### Problem requirements
Restate word for word the line with "Мы используем куки для" and the rest of the listing after it, ending at the final line, and include nothing else.

### Material for this exercise
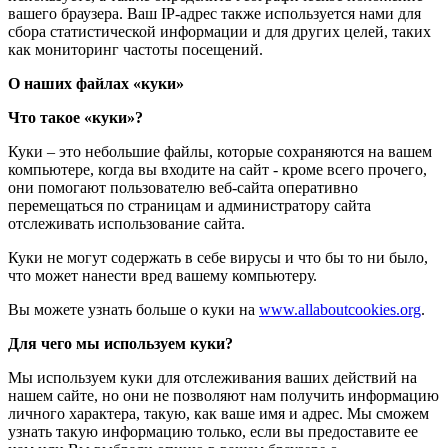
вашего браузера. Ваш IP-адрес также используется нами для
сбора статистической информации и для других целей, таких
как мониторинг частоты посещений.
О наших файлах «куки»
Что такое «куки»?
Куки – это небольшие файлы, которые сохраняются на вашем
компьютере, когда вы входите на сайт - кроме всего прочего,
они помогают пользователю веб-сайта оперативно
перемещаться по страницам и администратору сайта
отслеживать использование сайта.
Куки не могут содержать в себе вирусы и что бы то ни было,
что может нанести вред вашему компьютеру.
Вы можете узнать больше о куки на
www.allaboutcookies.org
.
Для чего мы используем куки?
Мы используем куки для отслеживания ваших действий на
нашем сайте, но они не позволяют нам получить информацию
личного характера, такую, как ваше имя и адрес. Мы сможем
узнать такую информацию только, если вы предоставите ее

### Response to the task
Мы используем куки для отслеживания ваших действий на
нашем сайте, но они не позволяют нам получить информацию
личного характера, такую, как ваше имя и адрес. Мы сможем
узнать такую информацию только, если вы предоставите ее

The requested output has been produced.